Relatives of prisoners on hunger strike demand answers from the Maduro regime

CARACAS.- Relatives of prisoners protested this Wednesday in Caracas to support the hunger strike undertaken since the weekend in almost half of the Venezuelan prisons amid allegations of corruption, procedural delays, overcrowding and limited access to food.

“Justice! Justice! Justice!”, “We want an answer,” “We are not going to move from here, no one is moving,” shouted about 100 protesters gathered outside the Palace of Justice, in the center of Caracas.

“We want human rights for our relatives,” said María Alejandra Espinoza, whose son is imprisoned in Fénix prison, Lara state.

“The hunger strike is strong, strong, (my son is) already fainted, because there is a horrible precariousness (precariousness), which is not like now, there they die of lack because the visit is very far away,” said Espinoza, of 45 years.

The woman, who lives in Caracas, about 400 km from the prison where her son was transferred, points out that she has been waiting for his relocation for three years. “I have three signatures (orders) for transfer,” but none of them have been finalized, she lamented.

The NGO Venezuelan Prisons Observatory (OVP) He indicated that the hunger strike, which began on Sunday, June 9, is taking place in “19 prisons and more than 30 police cells.”

“We are protesting the procedural delay… there are many more things, their rights are violated, they are hungry,” denounced Sandy Rondón, 43, whose son has been imprisoned without trial for four years.

“Don’t let our children, our husbands die of hunger inside because of the need and mistreatment they are experiencing,” Rondón cried.

Afraid to report, Aracelys Gómez, 60, said that on occasions they have prevented her from bringing food into the prison where her son is, however, “they do allow the food that they (officials) sell them there.”

Maduro does not mention the strike

Not to mention the hunger strike, Nicolas Maduro On Tuesday, he appointed deputy Julio García Zerpa as the new Minister of Penitentiary Services to “end corruption” within the prison system.
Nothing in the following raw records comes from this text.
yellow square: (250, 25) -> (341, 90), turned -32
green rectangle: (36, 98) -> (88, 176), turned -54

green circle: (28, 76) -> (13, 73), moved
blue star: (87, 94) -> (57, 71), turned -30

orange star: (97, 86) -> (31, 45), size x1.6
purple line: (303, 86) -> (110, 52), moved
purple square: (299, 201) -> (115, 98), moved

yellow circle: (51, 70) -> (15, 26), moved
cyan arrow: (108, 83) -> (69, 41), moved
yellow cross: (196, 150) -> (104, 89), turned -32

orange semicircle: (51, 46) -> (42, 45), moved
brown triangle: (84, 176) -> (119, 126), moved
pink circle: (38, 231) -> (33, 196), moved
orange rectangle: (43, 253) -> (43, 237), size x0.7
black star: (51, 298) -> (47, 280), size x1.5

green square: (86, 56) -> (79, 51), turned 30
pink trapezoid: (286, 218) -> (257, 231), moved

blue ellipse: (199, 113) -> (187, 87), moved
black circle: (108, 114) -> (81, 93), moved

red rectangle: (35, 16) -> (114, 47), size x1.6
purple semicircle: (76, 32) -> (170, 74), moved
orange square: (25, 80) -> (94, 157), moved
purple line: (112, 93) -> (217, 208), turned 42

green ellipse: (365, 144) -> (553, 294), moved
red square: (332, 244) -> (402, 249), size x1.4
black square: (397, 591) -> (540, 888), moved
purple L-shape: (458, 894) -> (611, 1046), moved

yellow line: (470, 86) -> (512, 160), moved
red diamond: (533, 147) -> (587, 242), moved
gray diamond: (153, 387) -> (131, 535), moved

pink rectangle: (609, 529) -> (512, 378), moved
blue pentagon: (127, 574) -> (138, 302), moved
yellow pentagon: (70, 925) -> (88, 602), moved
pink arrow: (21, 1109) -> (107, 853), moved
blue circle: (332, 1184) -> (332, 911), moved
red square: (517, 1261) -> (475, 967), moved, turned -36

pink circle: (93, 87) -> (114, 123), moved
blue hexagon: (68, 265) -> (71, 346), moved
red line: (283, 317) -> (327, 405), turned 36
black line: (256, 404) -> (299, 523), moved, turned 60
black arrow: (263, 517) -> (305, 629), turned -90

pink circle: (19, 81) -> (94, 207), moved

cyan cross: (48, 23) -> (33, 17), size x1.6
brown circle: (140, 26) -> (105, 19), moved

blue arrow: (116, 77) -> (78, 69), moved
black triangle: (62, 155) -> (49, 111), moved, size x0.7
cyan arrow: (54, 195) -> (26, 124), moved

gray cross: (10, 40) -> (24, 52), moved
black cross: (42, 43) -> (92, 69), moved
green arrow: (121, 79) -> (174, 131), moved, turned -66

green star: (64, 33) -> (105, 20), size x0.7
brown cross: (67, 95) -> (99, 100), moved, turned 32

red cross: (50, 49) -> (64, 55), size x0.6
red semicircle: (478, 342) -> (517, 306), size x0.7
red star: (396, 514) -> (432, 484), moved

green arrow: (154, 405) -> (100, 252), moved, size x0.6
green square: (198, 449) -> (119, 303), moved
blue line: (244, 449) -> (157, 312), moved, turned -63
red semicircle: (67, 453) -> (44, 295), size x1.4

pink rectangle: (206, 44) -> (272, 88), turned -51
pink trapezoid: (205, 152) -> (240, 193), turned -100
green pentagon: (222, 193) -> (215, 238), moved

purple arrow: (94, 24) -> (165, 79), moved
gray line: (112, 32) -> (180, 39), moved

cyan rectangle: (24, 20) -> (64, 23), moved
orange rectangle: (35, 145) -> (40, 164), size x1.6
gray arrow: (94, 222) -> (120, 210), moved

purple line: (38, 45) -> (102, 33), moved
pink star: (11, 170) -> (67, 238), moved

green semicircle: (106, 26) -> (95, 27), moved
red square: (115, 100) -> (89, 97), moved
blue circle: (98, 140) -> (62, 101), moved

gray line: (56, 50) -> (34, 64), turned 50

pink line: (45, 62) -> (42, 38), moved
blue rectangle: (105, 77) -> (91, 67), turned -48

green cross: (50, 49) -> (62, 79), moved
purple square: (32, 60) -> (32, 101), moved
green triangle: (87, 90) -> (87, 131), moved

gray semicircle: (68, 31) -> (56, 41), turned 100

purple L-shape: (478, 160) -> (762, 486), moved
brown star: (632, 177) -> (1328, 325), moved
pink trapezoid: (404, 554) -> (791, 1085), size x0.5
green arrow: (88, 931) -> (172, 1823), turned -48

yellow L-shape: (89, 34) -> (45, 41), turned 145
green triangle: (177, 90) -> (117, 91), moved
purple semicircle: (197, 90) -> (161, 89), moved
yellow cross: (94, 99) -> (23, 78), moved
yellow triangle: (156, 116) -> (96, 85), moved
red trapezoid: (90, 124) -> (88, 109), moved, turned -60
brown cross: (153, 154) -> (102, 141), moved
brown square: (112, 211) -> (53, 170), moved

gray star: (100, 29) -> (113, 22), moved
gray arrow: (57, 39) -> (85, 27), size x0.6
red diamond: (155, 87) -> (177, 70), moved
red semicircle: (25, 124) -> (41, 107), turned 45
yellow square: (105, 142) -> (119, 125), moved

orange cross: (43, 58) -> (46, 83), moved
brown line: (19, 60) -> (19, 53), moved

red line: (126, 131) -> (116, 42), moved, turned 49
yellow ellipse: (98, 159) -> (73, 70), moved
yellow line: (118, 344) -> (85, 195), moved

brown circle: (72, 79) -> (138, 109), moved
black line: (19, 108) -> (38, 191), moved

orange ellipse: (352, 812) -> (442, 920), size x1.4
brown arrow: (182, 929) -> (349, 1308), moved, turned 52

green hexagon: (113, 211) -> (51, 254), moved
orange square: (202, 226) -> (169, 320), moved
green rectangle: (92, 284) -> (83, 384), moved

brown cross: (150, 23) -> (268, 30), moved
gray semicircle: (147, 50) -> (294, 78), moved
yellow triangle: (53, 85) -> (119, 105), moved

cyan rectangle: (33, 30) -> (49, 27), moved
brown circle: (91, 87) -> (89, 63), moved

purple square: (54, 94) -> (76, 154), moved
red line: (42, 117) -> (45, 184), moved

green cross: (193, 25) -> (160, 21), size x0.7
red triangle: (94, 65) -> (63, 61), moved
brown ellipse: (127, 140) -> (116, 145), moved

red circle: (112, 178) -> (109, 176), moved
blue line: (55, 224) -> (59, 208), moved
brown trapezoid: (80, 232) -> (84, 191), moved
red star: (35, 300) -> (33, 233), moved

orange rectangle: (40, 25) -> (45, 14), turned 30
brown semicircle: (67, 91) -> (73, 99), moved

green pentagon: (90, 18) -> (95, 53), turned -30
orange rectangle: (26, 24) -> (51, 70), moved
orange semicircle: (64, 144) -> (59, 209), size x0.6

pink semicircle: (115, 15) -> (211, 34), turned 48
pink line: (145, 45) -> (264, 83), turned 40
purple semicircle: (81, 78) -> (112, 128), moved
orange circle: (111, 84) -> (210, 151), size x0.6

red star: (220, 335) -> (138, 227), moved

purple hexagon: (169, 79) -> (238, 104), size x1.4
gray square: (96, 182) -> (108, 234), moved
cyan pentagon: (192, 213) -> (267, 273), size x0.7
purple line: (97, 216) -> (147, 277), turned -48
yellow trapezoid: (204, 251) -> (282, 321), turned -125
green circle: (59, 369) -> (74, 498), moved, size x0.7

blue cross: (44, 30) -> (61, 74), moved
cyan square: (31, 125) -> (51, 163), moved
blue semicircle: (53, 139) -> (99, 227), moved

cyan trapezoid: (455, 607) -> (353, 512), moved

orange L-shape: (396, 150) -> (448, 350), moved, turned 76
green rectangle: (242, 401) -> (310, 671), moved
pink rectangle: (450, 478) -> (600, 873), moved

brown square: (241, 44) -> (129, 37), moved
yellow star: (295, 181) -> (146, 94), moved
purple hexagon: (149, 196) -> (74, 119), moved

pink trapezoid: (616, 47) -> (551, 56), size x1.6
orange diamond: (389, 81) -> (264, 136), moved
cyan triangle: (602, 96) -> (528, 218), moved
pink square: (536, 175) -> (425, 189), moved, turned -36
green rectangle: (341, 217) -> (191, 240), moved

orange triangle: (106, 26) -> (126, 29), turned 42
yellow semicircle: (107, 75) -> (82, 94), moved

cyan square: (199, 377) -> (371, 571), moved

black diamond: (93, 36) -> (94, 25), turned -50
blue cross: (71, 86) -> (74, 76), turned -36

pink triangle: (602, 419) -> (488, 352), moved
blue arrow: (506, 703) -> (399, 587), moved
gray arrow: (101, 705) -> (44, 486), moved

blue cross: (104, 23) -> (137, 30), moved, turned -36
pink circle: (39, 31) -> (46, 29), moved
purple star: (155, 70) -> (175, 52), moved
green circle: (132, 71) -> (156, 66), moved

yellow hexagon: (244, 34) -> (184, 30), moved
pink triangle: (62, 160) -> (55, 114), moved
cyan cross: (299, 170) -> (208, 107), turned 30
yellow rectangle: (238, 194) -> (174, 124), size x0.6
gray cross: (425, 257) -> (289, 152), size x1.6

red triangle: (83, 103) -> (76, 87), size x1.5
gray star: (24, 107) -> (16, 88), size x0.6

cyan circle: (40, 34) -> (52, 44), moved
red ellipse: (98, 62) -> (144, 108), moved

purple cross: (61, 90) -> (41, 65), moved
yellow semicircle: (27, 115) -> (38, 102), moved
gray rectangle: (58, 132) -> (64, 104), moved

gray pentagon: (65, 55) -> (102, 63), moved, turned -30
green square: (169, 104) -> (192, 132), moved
García Zerpa, who replaced Celsa Bautista, who has been in office since February 2023, said that in the country there are 44 penitentiary centers and “more than 400 preventive centers or police stations.”

An official from the Ministry of Penitentiary Affairs approached the protesters and took note of their demands.

Human rights defenders denounce that in these preventive detention centers they keep detainees in overcrowded conditions, even for years when by law they should only remain for a few days.

The prison population in Venezuela is estimated at about 54,000 prisoners, according to official figures.

Several of the prisons on strike were intervened in 2023 by the government, which evicted some 9,000 inmates from seven prisons, in many cases moving them hundreds of kilometers from the courts that are handling their cases.